First, what if Governor-elect Newsom took the time before taking office to gather the best climate change leaders from around the world to design an even bolder pathway for California to be the largest economy to achieve bold carbon-change reductions by 2030?

In other words, to leverage this unprecedented disaster to spur an unprecedented commitment beyond what California has already committed to?

And what if this also spurred a bipartisan focus to make California the greenest AND the most economically successful state in our nation… faster than anyone is expecting?

Business leader Rinaldo Brutoco has called this a California Moonshot — a chance to do what seems impossible in a decade, just as the lunar program once did for our nation. That is the holy grail of climate change. We need a massive demonstration of what is possible (and works economically) or our planet is cooked, literally and figuratively.
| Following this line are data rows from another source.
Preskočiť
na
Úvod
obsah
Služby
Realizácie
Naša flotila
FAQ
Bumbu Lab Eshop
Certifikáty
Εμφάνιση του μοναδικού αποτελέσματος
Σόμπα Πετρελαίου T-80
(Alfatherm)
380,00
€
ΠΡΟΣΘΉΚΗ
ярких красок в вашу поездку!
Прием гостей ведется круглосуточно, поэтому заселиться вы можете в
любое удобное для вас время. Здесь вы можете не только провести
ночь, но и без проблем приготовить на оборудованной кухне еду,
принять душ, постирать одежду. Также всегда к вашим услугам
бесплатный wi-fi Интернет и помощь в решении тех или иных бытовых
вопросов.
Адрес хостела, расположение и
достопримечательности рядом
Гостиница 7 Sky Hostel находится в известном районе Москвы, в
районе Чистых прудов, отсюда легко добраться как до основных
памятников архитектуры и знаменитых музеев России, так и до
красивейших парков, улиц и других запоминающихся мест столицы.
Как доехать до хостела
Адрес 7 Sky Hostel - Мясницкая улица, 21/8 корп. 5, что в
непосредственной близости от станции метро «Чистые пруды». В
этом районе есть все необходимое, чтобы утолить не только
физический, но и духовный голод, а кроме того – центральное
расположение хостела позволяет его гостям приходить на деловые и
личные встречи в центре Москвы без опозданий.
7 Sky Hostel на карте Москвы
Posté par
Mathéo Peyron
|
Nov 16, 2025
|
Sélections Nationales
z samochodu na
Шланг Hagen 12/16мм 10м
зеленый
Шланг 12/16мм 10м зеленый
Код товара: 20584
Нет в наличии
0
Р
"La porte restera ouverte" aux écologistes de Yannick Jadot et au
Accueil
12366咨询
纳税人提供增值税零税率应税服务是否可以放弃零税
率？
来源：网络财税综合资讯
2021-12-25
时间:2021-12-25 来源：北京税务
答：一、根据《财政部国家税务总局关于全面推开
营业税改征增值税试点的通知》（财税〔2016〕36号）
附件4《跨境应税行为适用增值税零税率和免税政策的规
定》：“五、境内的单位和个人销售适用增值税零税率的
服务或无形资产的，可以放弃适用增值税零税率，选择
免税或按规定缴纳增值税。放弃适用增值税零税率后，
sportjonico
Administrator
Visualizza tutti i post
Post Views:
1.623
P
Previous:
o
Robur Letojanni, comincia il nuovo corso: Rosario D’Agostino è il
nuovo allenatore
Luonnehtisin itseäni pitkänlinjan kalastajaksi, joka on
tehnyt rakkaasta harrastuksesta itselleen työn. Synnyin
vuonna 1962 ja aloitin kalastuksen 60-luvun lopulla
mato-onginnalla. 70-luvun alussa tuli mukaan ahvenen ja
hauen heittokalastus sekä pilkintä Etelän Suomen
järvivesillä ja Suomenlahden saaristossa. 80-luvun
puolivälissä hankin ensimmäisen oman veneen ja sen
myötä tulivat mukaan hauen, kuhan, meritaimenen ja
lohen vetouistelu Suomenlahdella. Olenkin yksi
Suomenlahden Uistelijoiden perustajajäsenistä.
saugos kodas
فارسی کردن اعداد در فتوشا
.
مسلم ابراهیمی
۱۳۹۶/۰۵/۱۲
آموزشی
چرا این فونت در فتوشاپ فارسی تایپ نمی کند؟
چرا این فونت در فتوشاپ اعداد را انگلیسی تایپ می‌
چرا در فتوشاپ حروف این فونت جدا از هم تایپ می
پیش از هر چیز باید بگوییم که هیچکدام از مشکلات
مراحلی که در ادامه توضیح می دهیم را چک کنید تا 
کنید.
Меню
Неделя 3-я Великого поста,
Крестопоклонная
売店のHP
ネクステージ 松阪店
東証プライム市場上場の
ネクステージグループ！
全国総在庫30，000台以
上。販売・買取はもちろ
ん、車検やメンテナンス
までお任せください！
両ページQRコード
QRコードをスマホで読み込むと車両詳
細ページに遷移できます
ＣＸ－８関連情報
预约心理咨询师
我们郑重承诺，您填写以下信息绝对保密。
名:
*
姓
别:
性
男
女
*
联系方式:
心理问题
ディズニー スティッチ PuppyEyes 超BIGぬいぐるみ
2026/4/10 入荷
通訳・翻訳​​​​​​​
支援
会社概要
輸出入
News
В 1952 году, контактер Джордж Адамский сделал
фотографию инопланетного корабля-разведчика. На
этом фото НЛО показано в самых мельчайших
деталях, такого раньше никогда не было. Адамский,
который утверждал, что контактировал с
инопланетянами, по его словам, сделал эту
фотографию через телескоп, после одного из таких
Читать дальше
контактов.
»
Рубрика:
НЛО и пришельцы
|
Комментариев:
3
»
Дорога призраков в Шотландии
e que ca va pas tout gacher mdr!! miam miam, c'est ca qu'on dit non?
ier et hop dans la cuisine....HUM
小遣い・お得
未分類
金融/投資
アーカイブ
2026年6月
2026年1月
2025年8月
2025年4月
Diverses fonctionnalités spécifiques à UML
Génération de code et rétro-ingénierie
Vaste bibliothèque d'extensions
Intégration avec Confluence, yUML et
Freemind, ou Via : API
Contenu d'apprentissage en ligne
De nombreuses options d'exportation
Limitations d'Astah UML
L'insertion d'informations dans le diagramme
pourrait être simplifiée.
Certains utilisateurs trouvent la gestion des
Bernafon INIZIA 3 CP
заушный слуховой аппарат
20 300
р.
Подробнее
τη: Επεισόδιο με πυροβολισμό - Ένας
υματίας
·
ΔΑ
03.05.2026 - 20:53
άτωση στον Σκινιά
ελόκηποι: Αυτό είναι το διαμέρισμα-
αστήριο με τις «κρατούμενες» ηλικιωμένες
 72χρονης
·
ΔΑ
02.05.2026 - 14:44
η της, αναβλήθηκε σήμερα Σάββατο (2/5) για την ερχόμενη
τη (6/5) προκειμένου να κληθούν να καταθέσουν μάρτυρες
For instance, what if California were to achieve a 75% reduction in carbon by 2030?

If we achieved such a goal, we could lead the way for the entire planet and thus help the world make the 45% carbon reduction that the latest IPCC report says is required if the world is to hold climate change to a barely manageable 1.5-degree Celsius increase versus a devastating 2-degree increase (or more).

While California reaching an unprecedented carbon reduction in 12 years would not, by itself, solve the climate change problem for the world, what COULD lead to a real and lasting solution for the world is to do this and to amplify it globally through our tech, media, and political leadership.

In other words, we can INSPIRE people around the world by demonstrating what’s possible AND by actually providing the tools, technologies, grassroots, and media to empower this shift at a far greater pace.

We would do this because of our personal interest in a safer state AND the interest of the greater good.

The potential benefit of so many areas of California being hit with fires is that we cannot see this as someone else’s problem. Wherever we live, a hot dry landscape imperils all of us… and can motivate us to participate in real solutions.

If we take the destruction of Paradise as a wake-up call to recognize that our paradise-like planet can literally be destroyed, the destruction of Malibu can be taken as a wake-up call for media celebrities to take this just as seriously.

It’s no longer a problem for someone else to handle — we can’t just leave it in the hands of the firefighters, who are called to face the effects, not the causes. It’s an all-hands-on-deck moment.

Another positive possibility that could emerge is if we also made a state-wide commitment to help rebuild the town of Paradise as a literal demonstration of the eco-civilization we need to create — a zero-carbon, fully renewable, sustainable, ecological paradise in which we can see the future in a more tangible way.

In other words, a city-of-the-future and a true paradise that is green and sustainable for the long haul.

Doing that would also provide a way to ground the vision for the future of California in a specific location that’s sustained the worst tragedy in our history.

By committing to such a vision, it could also help us heal some of the red-blue political divides in our state by getting wealthy people from the coast to work on a demonstration in the heart of red-leaning districts in the foothills. Given that this tragedy happened right on the heels of a contentious mid-term election, using it as an opportunity to work beyond political divides would also be an inspired way to address the situation.

I believe that every tragedy has within it the seeds of a potential triumph. The above strategy represents a pathway in which the horror and devastation that California just experienced can result in a lasting positive contribution for the larger world.

Harnessing the can-do, innovative, entrepreneurial spirit of California to address the biggest challenge humanity faces is perhaps the most effective way to protect the paradise we’ve all been blessed with.